Solar corona observed at 17.1nm with AIA/SDO/NASA. Credits: NASA.

OBSERVATIONS of the solar atmosphere reveal a sharp increase of the temperature, from several thousands degrees in the photosphere (the solar surface) to several millions degrees in the corona. This amazing increase of temperature is still a mystery. Observations at different wavelengths with space telescopes like SoHO/ESA or SDO/NASA, show that the magnetic field plays a central role in the coronal heating but the exact mechanism at the origin of this heating is still not understood. Many magnetic structures are present in the solar corona like coronal loops which may produce solar flares. They are dynamic and intermittent both in space and time. Statistical studies (e.g. histograms of the total energy released by solar flares) reveal power laws over many decades which means that the solar corona is structured over a large range of scales (see e.g. Aschwanden et al., ARAA, 2001). A possible explanation of this absence of characteristic scale is that the corona is in a state of turbulence with (magnetic) Reynolds numbers as large as 1013. Then the coronal heating would be the result of the energy dissipation by magnetic structures at very small scales, smaller than the smallest structures observed with the current telescopes.

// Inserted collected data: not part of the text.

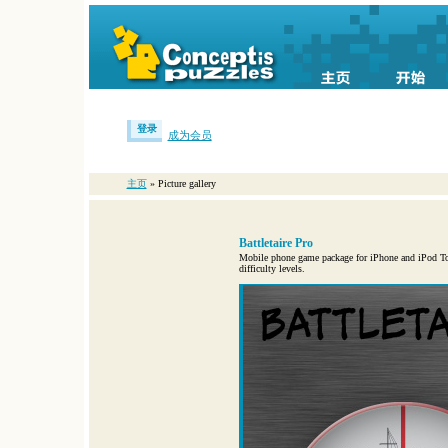
登录
成为会员
主页
» Picture gallery
Battletaire Pro
Mobile phone game package for iPhone and iPod Touc
difficulty levels.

The energy produced by the sub-photospheric layer is large enough to compensate the radiative loss of the solar corona. Thus, the problem of the coronal heating is to understand how the energy is transferred into the corona and how it is dissipated mainly at small scales. I tackled this problem during my PhD thesis by developing a numerical model for coronal loops [3,10,12,18]. It is based on the nonlinear MHD equations which describe the evolution of the velocity and magnetic field vectors along the loop. This approach allowed me to propose an intermediate description between pure statistical models (cellular automata models) and 3D MHD: the former are limited by their simplicity (pure mechanical rules) whereas the latter find their limitation in the numerical resources available. In my model the random motions of the magnetic foot-points are traduced by an external forcing in the MHD equations. These motions lead to the shearing and twisting of the magnetic field and thus to an accumulation of energy in the loop. Following a nonlinear cascade the energy is eventually evacuated from the system by intermittent ohmic dissipation at small scales. The ohmic dissipation is a fundamental observable in this type of models since it allows a comparison with emission lines in particular in UV and X-rays. I showed that the global statistical behavior observed may be reproduced by the MHD model. Extensions to these works were realized later [29,33,41,50,64].